@georgeob1,
MAjor polar reversals have been given names by which we can detect them in magma and sedimentary rocks. (Remember that, because the plates are always moving, we have to conduct what are called palinspastic analyses wherein we correct the paleomagnetics with tectonics.
You are correct that there were many mag reversals but we actually measure the time operiods (in chrons) during which the normal or reversed magnetics prevail. Thus the sediments or cooling magma along ocean ridges record these chrons like stripes in a barcode line on a soda bottle.
Chron data gives each geological timespan in a system series or stage, a unique name and alphanumeric title(eg C3n[4n]) describes the time period of stratigraphy in the earliest Pliocene period. It conforms to a specific stratigraphic range of time/sediment.

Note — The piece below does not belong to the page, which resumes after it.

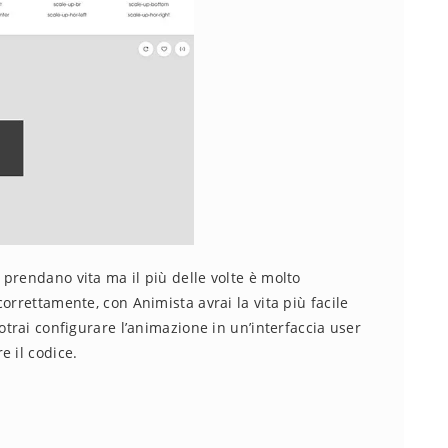
prendano vita ma il più delle volte è molto
orrettamente, con Animista avrai la vita più facile
otrai configurare l’animazione in un’interfaccia user
e il codice.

The chron methiod is mostly important for cultural and paleo anthropological analyses where some geologist is called in on a archeo site to describe the geology. Usually, in the past, one could only describe a uniquely local geologic sequence. But with chron numbers, we can identify the actual time stratigraphic sequence that is unique to that time peweriod worldwide. It applies to sediments, marine sediments, magmas and metamorphics.
I use it in mineral resource evaluations where I may need to (for example), identify a really good deposit of cement rock that is low Magnesium. I can go do a lot of drilling, or I can, do an initial field survey and seek out rocks of a specific chron where, in a regional basin, shows that the limestones contain high Calcium and low magnesium. Saves some time in initial exploration.
The thing that concerns me is that, during the time period that the dipole dissapears and the mag field decays to almost zero, there is a period of time that, maybe less than a few hundred years, could be an environmental nightmare to folks who live in, say Denver or Santiago.